# Fungus on tadpoles



## ssegovia (Aug 11, 2005)

Hi,
Recently, for some reason a lot of my tadpoles are developing a white cotton like fungus around the mouth.
Could it be that the water is spoiling quicker since its warmer now? 
I thought the other reason might be the amount of food I'm feeding versus what they are actually consuming.

I do water changes every other day, maybe I should do it every day?

I would appreciate anyones help if you have experienced something similar.

Thanks,
Steve


----------



## rozdaboff (Feb 27, 2005)

The amount of food could be playing a big role. If you have to change the water that often because it is getting cloudy, then you are probably feeding too much. 
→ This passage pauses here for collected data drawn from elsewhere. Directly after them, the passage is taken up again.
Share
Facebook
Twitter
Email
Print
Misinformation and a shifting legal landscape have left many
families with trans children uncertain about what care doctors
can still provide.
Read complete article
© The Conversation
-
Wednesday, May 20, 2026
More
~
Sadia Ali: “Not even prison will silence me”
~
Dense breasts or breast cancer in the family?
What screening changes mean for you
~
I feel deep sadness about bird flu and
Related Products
Also - what type of water are you using? Are you adding anything to it (Blackwater extract, tadpole tea, etc.)


----------



## elmoisfive (Dec 31, 2004)

Steve,

How long do you wait after the tadpoles hatch out before feeding them? A lot of us will hold off feeding anything to the tads for 3-4 days to avoid problems with mouth rot.
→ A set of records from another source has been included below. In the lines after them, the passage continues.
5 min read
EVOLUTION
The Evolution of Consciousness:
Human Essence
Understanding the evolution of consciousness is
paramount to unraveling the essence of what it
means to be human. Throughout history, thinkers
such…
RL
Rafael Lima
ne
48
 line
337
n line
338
Secondly I agree with Oz, sounds like you may be feeding too much. Also you might want to try tadpole/frog bites since they foul the water far less than other foods. If your tads are too small to tackle the pellets, just crush them between your fingers before adding.

Good luck.

Bill


----------



## ssegovia (Aug 11, 2005)

Thanks for everyones reply. I use r/o water from a r/o system. I have been feeding my tadpoles within 2 days of going into the water. 

I guess i'll take your advise and feed after 4 days i/o 2. For food I use powder spirulina and later after a week or so I feed them fish food (spirulina in flakes/crushed).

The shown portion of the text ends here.